5 décembre

Je me suis attaqué, pendant cette trève des confiseurs, à un travail que j’ai mis de côté depuis maintenant 25 ans (record de procrastinateur !) : dépoussiérer, numériser, mettre en page le manuscrit qu’a laissé ma maman quelques années avant sa mort.

J’espère venir à bout prochainement de ce travail bien plus long et éprouvant que je l’aurais pensé. Certains passages sont particulièrement lourds, ou remplis d’émotions, pour moi en particulier bien entendu. Mais je travaille en ce moment sur un passage qui est forcément à part pour moi : celui décrivant ma propre conception !

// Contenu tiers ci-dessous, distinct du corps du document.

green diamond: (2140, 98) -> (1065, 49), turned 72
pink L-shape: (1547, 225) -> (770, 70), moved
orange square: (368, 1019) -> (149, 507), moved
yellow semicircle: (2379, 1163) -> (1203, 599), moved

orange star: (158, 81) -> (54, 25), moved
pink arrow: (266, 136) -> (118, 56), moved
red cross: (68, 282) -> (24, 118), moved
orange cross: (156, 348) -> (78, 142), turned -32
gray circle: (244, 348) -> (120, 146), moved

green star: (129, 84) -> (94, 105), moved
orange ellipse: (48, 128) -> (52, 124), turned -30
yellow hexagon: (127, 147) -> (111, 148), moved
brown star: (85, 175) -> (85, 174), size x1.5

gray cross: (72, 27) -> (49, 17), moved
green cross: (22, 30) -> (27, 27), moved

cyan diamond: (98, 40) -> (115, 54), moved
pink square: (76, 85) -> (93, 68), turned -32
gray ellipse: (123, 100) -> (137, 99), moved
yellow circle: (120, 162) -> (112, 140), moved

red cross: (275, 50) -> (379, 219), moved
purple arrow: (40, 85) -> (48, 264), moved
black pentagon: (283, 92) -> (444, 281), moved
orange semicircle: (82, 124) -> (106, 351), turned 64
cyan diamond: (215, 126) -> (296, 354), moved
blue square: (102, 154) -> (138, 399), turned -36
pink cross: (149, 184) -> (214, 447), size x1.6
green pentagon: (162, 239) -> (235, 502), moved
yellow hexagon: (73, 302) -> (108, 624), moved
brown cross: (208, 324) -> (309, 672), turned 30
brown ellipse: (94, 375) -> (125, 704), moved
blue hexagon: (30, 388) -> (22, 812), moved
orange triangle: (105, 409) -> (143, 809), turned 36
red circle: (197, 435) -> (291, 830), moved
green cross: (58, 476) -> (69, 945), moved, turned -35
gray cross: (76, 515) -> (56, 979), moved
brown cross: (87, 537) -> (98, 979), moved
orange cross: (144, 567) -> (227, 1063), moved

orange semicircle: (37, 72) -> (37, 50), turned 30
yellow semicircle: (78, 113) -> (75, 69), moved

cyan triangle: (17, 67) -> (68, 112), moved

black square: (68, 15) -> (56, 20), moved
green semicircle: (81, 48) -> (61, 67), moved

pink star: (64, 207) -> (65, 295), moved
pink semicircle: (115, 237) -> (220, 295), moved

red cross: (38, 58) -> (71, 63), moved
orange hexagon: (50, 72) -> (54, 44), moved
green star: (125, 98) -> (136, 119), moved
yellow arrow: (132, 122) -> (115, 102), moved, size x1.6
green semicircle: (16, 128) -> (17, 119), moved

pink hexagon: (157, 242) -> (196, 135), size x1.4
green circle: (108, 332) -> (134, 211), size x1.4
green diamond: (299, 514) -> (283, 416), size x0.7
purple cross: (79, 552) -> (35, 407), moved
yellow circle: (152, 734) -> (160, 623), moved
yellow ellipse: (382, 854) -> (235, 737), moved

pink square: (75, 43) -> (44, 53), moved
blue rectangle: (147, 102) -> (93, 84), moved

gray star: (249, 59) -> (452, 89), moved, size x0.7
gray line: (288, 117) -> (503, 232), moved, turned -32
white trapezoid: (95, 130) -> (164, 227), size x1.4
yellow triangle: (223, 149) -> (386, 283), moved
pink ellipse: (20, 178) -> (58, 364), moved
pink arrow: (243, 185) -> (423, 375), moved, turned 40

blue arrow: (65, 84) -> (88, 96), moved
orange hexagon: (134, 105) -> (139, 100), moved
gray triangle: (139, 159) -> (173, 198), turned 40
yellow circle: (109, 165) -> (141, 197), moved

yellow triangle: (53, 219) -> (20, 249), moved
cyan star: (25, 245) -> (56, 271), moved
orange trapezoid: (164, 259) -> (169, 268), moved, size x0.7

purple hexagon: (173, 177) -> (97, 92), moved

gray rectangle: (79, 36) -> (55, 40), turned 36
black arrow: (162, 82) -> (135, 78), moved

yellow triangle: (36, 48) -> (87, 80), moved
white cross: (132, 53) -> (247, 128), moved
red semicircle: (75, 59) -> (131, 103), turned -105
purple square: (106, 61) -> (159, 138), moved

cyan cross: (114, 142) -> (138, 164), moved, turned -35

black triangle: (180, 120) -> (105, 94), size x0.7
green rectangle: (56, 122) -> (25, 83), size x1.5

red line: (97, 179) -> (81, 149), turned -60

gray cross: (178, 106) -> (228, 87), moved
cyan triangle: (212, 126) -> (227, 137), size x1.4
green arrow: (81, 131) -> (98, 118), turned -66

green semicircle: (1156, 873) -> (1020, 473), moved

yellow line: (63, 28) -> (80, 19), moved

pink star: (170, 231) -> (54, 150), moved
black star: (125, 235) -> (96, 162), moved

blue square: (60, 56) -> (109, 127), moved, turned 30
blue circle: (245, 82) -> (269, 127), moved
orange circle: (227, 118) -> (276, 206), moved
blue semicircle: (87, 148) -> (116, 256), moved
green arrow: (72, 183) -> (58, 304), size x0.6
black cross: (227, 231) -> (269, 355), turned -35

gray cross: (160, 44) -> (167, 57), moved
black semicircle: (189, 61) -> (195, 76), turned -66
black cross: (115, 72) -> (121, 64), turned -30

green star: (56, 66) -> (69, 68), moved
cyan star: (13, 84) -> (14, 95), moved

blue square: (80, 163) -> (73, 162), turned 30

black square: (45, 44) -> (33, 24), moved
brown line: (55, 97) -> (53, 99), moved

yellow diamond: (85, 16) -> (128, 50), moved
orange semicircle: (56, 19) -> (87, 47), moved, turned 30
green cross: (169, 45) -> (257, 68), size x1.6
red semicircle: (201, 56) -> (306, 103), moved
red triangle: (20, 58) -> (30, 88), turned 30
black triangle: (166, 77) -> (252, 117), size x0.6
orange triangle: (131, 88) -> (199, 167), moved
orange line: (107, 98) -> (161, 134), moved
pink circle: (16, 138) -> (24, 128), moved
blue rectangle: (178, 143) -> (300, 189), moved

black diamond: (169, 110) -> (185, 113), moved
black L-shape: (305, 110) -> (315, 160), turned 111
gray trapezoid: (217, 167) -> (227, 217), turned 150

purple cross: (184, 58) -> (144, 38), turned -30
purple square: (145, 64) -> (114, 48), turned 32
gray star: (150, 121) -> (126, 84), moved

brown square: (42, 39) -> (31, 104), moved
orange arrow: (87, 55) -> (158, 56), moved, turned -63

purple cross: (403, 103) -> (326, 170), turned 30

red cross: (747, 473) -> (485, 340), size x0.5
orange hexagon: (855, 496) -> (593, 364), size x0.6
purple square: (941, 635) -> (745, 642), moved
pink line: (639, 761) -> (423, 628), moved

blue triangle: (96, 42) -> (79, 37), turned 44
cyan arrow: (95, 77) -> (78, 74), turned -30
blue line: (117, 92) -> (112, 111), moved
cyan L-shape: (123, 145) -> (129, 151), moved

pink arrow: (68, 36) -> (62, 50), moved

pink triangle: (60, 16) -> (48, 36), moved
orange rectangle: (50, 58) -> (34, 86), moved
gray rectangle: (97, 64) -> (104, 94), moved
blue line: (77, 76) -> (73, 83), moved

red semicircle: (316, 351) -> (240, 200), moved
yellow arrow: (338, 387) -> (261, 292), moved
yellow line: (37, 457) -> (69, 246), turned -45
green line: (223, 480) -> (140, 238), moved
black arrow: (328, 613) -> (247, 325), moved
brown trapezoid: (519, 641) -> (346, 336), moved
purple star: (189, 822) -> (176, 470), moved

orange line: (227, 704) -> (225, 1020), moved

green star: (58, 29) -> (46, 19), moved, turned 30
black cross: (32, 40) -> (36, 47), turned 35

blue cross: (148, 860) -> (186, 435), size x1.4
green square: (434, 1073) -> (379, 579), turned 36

Même si l’histoire racontée dans ce manuscrit est, pour bonne partie, triste et amère, je garde ce passage là comme un bien précieux, car c’est une belle chose de savoir qu’on a été conçu dans le plaisir et l’accomplissement !

Aujourd’hui, par exemple, j’ai rendez-vous avec Jean. Nous sommes le 5 décembre. Quelle importance cela a-t-il ? Aucune, en tout cas pour le moment. Mais il n’empêche que nous sommes le 5 décembre et que je suis chez Jean. Je suis bien déçue quand il m’annonce qu’il a un rendez-vous important dans quelques minutes et qu’il ne peut manquer sous aucun prétexte. Il doit aller voir un Agent Immobilier pour décider de l’achat de deux appartements contigus, l’un pour son domicile, l’autre pour son cabinet. Je suis d’autant plus déçue que je viens de m’acheter un ravissant petit ensemble culotte et soutien-gorge en broderie anglaise bleue et que…Mais à quoi pensais-je donc et pourquoi l’ai-je dit? On a de ces idées parfois, et quel poids peut donc avoir un petit peu de broderie anglaise bleue contre l’achat de deux appartements tout neufs, très luxueux et très chers ? Jusqu’à ce jour, je vous aurais répondu : aucun. Mais je sais maintenant que rien n’est réellement futile et rien n’est réellement très important.

Toujours est-il que Jean veut admirer derechef le petit ensemble et qu’en quelques secondes, il oublie san rendez-vous tellement important, ses deux futurs appartements et son agent immobilier.

Notre étreinte n’est pas très longue mais tellement intense, lumineuse que je sais ce que signifie l’extase d’être pleinement comblée. Nous sommes comme terrassés, abasourdis et il nous faut un bon moment avant que l’agent immobilier ne se rappelle à notre ban souvenir, et encore un bon moment avant que Jean ne se décide à se rendre tout de même à ce rendez-vous, avec tellement de retard. La réalité nous sépare brusquement mais une fois dehors, dans la rue, je suis encore toute émerveillée, chamboulée complètement sans trop savoir pourquoi. Si j’osais, je danserais dans la rue, je bousculerais les gens sur le trottoir, je chanterais à tue-tête n’importe quoi. Mais je n’ose pas et je marche gentiment, posément, comme il convient à une jeune femme qui ne doit pas se faire remarquer.